Ia mengaku telah melaporkan gangguan tersebut melalui aplikasi PLN Mobile. Namun, respons yang diterima dari petugas pelayanan teknik (Yantek) maupun manajemen Unit Layanan Pelanggan (ULP) Kangean dinilai belum memberikan kepastian.
Ia menilai penjelasan yang disampaikan pihak PLN terkesan ambigu dan berbelit-belit. Hingga saat ini, belum ada informasi jelas terkait penyebab gangguan maupun estimasi waktu perbaikan.
“Kami sudah melapor, tapi jawabannya tidak jelas. Tidak ada kepastian kapan listrik akan kembali normal,” tegasnya.

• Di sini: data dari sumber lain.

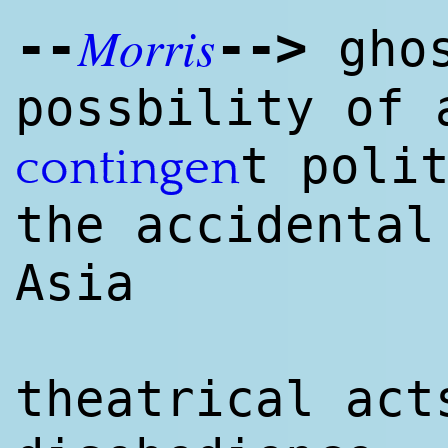
Morris
--
--
>
ghos
possbility of 
t poli
contingen
the accidental
Asia
theatrical act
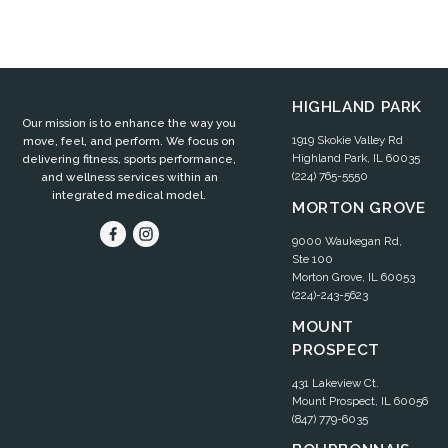
HIGHLAND PARK
Our mission is to enhance the way you
1919 Skokie Valley Rd
move, feel, and perform. We focus on
Highland Park, IL 60035
delivering fitness, sports performance,
(224) 765-5550
and wellness services within an
integrated medical model.
MORTON GROVE
9000 Waukegan Rd,
Ste 100
Morton Grove, IL 60053
(224)-243-5623
MOUNT
PROSPECT
431 Lakeview Ct.
Mount Prospect, IL 60056
(847) 779-6035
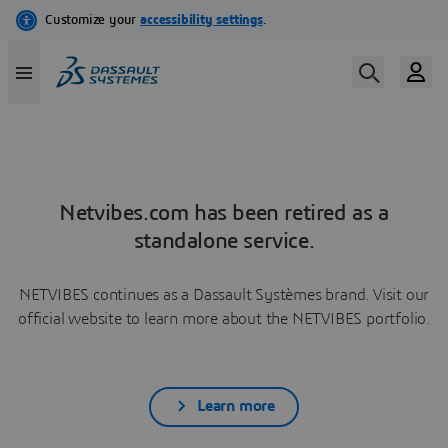
Netvibes.com has been retired as a
standalone service.
NETVIBES continues as a Dassault Systèmes brand. Visit our
official website to learn more about the NETVIBES portfolio.
Learn more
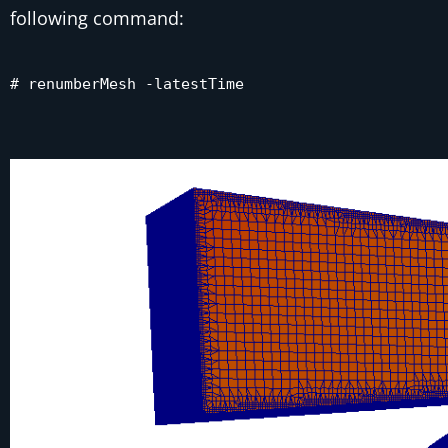
following command:
# renumberMesh -latestTime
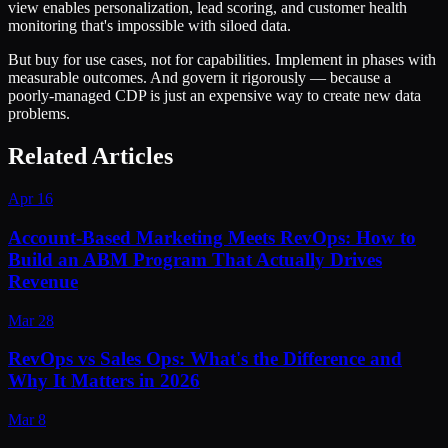
view enables personalization, lead scoring, and customer health
monitoring that's impossible with siloed data.
But buy for use cases, not for capabilities. Implement in phases with
measurable outcomes. And govern it rigorously — because a
poorly-managed CDP is just an expensive way to create new data
problems.
Related Articles
Apr 16
Account-Based Marketing Meets RevOps: How to
Build an ABM Program That Actually Drives
Revenue
Mar 28
RevOps vs Sales Ops: What's the Difference and
Why It Matters in 2026
Mar 8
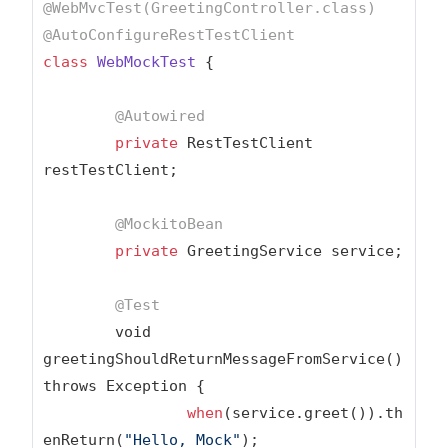
@WebMvcTest(GreetingController.class)
@AutoConfigureRestTestClient
class
WebMockTest
{

@Autowired
private
 RestTestClient 
restTestClient;

@MockitoBean
private
 GreetingService service;

@Test
	void 
greetingShouldReturnMessageFromService() 
throws Exception {

when
(service.greet()).th
enReturn(
"Hello, Mock"
);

Ia berharap pihak PLN segera mengambil langkah cepat dan konkret untuk menangani gangguan tersebut. Selain itu, ia juga meminta adanya transparansi informasi agar tidak menimbulkan keresahan berkepanjangan.
Hingga berita ini diturunkan, Manajer ULP PLN Kangean, Hairul Ismail belum memberikan respons saat dikonfirmasi oleh media ini melalui saluran telepon.